US stocks have outperformed International stocks for over 16 years, by far the longest run of outperformance in history.
So far this year, we're seeing the opposite, with International stocks up 5.8% vs. a 2.9% gain for the S&P 500.
Video: https://t.co/50JQayskti pic.twitter.com/ooLm4m12fM
— Charlie Bilello (@charliebilello) February 13, 2025
President Trump signed a memorandum. It laid out a plan to impose targeted levies rather than immediate tariffs on goods from countries with duties on U.S. products. This move seemed to provide more certainty around trade policy.
Trade policy had been a primary concern for investors. Sentiment improved further after the release of January’s producer price index (PPI) and consumer price index (CPI) reports. They suggested softer-than-expected inflation.
The PCE price index, the Federal Reserve’s preferred inflation gauge, is due later this month. “It looks like the economy and inflation aren’t runaway accelerating, causing less pressure on rates,” said Matt Stucky, chief portfolio manager at Northwestern Mutual Wealth Management Company. He added that the recent decline in the 10-year Treasury yield is “improving breadth” and lifting asset prices on the equity side.
Yields continued to slide on Friday. The 10-year Treasury yield dropped nearly 5 basis points to 4.478%.
Market sentiment mixed amid economic indicators
The influence of the “Magnificent Seven” stocks on overall U.S. earnings growth is dwindling, according to JPMorgan. The firm noted that the earnings growth spread between these stocks and the rest of the S&P 500 fell to 20% in the fourth quarter. It was the narrowest difference since early 2023.
“While still a meaningful driver of U.S. earnings growth, the contribution of the Mag-7 is diminishing,” JPMorgan analyst Mislav Matejka stated. Shares of Iron Mountain dropped about 10% this week. It marked its worst performance since 2022.
The company posted slightly weaker-than-expected revenue for the fourth quarter. It faced criticism from Elon Musk regarding government inefficiency. However, Wells Fargo analyst Eric Luebchow recommended the pullback as a buying opportunity.
He maintained an overweight rating on the stock, with a price target of $125. This implies over 31% upside. Although investors were relieved by Thursday’s tariff announcements, UBS warns that aggressive tariff enforcement could lead to retaliatory measures from U.S. trading partners.

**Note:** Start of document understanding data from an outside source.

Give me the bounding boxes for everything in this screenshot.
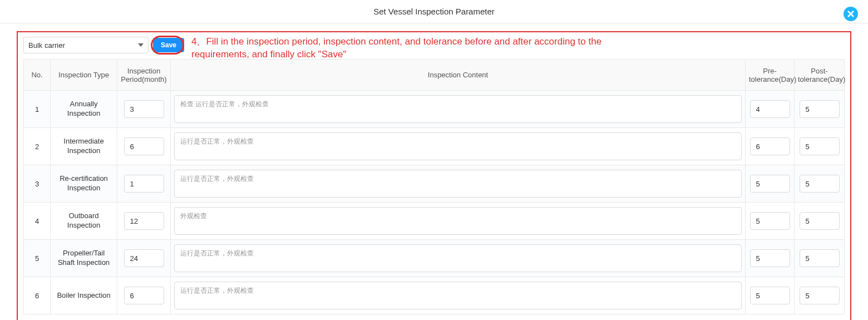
cell-period (117, 240, 171, 277)
dialog-title: Set Vessel Inspection Parameter (0, 7, 868, 16)
cell-type: Boiler Inspection (51, 277, 117, 314)
col-header-no: No. (24, 60, 51, 91)
cell-pre (746, 240, 795, 277)
close-icon (847, 10, 855, 18)
pre-tolerance-input[interactable] (750, 137, 790, 155)
table-row: 4 Outboard Inspection 外观检查 (24, 203, 845, 240)
content-input[interactable]: 运行是否正常，外观检查 (174, 170, 742, 198)
cell-content: 运行是否正常，外观检查 (171, 128, 746, 165)
post-tolerance-input[interactable] (800, 249, 840, 267)
cell-pre (746, 203, 795, 240)
period-input[interactable] (124, 175, 164, 193)
table-body: 1 Annually Inspection 检查 运行是否正常，外观检查 2 I… (24, 91, 845, 314)
col-header-type: Inspection Type (51, 60, 117, 91)
pre-tolerance-input[interactable] (750, 175, 790, 193)
table-row: 6 Boiler Inspection 运行是否正常，外观检查 (24, 277, 845, 314)
table-row: 5 Propeller/Tail Shaft Inspection 运行是否正常… (24, 240, 845, 277)
pre-tolerance-input[interactable] (750, 100, 790, 118)
cell-post (795, 203, 845, 240)
cell-post (795, 277, 845, 314)
post-tolerance-input[interactable] (800, 137, 840, 155)
period-input[interactable] (124, 287, 164, 304)
cell-post (795, 165, 845, 203)
cell-pre (746, 91, 795, 128)
cell-period (117, 203, 171, 240)
save-button[interactable]: Save (153, 38, 184, 52)
period-input[interactable] (124, 100, 164, 118)
content-input[interactable]: 运行是否正常，外观检查 (174, 244, 742, 272)
cell-pre (746, 277, 795, 314)
cell-content: 运行是否正常，外观检查 (171, 277, 746, 314)
inspection-type-label: Outboard Inspection (54, 211, 114, 230)
col-header-pre: Pre-tolerance(Day) (746, 60, 795, 91)
toolbar: Bulk carrier Save 4、Fill in the inspecti… (23, 37, 845, 53)
cell-content: 运行是否正常，外观检查 (171, 165, 746, 203)
cell-period (117, 128, 171, 165)
pre-tolerance-input[interactable] (750, 249, 790, 267)
annotation-highlight-box: Bulk carrier Save 4、Fill in the inspecti… (17, 31, 851, 320)
col-header-content: Inspection Content (171, 60, 746, 91)
cell-post (795, 240, 845, 277)
post-tolerance-input[interactable] (800, 175, 840, 193)
cell-pre (746, 128, 795, 165)
cell-type: Re-certification Inspection (51, 165, 117, 203)
cell-no: 1 (24, 91, 51, 128)
cell-content: 运行是否正常，外观检查 (171, 240, 746, 277)
cell-no: 3 (24, 165, 51, 203)
cell-no: 6 (24, 277, 51, 314)
period-input[interactable] (124, 249, 164, 267)
pre-tolerance-input[interactable] (750, 212, 790, 230)
inspection-type-label: Intermediate Inspection (54, 137, 114, 156)
inspection-type-label: Propeller/Tail Shaft Inspection (54, 249, 114, 268)
cell-post (795, 128, 845, 165)
period-input[interactable] (124, 212, 164, 230)
close-button[interactable] (844, 7, 858, 21)
table-row: 2 Intermediate Inspection 运行是否正常，外观检查 (24, 128, 845, 165)
table-row: 3 Re-certification Inspection 运行是否正常，外观检… (24, 165, 845, 203)
post-tolerance-input[interactable] (800, 212, 840, 230)
vessel-type-select[interactable]: Bulk carrier (23, 37, 149, 53)
col-header-post: Post-tolerance(Day) (795, 60, 845, 91)
table-header-row: No. Inspection Type Inspection Period(mo… (24, 60, 845, 91)
cell-type: Propeller/Tail Shaft Inspection (51, 240, 117, 277)
save-button-wrapper: Save (153, 38, 184, 52)
inspection-table: No. Inspection Type Inspection Period(mo… (23, 59, 845, 314)
cell-no: 2 (24, 128, 51, 165)
dialog-header: Set Vessel Inspection Parameter (0, 0, 868, 23)
cell-post (795, 91, 845, 128)
content-input[interactable]: 外观检查 (174, 207, 742, 235)
cell-period (117, 277, 171, 314)
pre-tolerance-input[interactable] (750, 287, 790, 304)
content-input[interactable]: 检查 运行是否正常，外观检查 (174, 95, 742, 123)
cell-no: 4 (24, 203, 51, 240)
inspection-type-label: Boiler Inspection (54, 291, 114, 301)
content-input[interactable]: 运行是否正常，外观检查 (174, 132, 742, 160)
cell-period (117, 165, 171, 203)
cell-period (117, 91, 171, 128)
inspection-type-label: Annually Inspection (54, 100, 114, 119)
cell-content: 外观检查 (171, 203, 746, 240)
post-tolerance-input[interactable] (800, 100, 840, 118)
col-header-period: Inspection Period(month) (117, 60, 171, 91)
cell-pre (746, 165, 795, 203)
inspection-type-label: Re-certification Inspection (54, 174, 114, 193)
cell-type: Outboard Inspection (51, 203, 117, 240)
content-input[interactable]: 运行是否正常，外观检查 (174, 282, 742, 309)
cell-type: Annually Inspection (51, 91, 117, 128)
content-wrapper: Bulk carrier Save 4、Fill in the inspecti… (0, 23, 868, 320)
table-row: 1 Annually Inspection 检查 运行是否正常，外观检查 (24, 91, 845, 128)
annotation-text: 4、Fill in the inspection period, inspect… (191, 36, 603, 61)
post-tolerance-input[interactable] (800, 287, 840, 304)
cell-type: Intermediate Inspection (51, 128, 117, 165)
cell-no: 5 (24, 240, 51, 277)
cell-content: 检查 运行是否正常，外观检查 (171, 91, 746, 128)
period-input[interactable] (124, 137, 164, 155)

It could affect stocks and boost inflation. “Markets will be watching closely for any shifts toward full enforcement,” said Solita Marcelli, chief investment officer Americas for UBS Global Wealth Management. Shares of Dell Technologies rose more than 3%.
Bloomberg News reported that the company was nearing a deal to sell servers equipped with Nvidia chips to Elon Musk’s xAI. This gain pushed Dell’s stock up more than 9% for the month. Warner Music Group surged 3% following an upgrade from neutral by Citi analyst Jason Bazinet.
He noted that Warner Music’s valuation was “far below” those of its peers. Meanwhile, Roku jumped nearly 14% after reporting fourth-quarter results that surpassed analysts’ expectations. The streaming company reported a loss of 24 cents per share on revenue of $1.2 billion.
It beat the expected loss of 40 cents per share on revenue of $1.14 billion. These developments underscore the mixed but overall positive sentiment in the stock market. Investors navigate economic indicators and corporate earnings.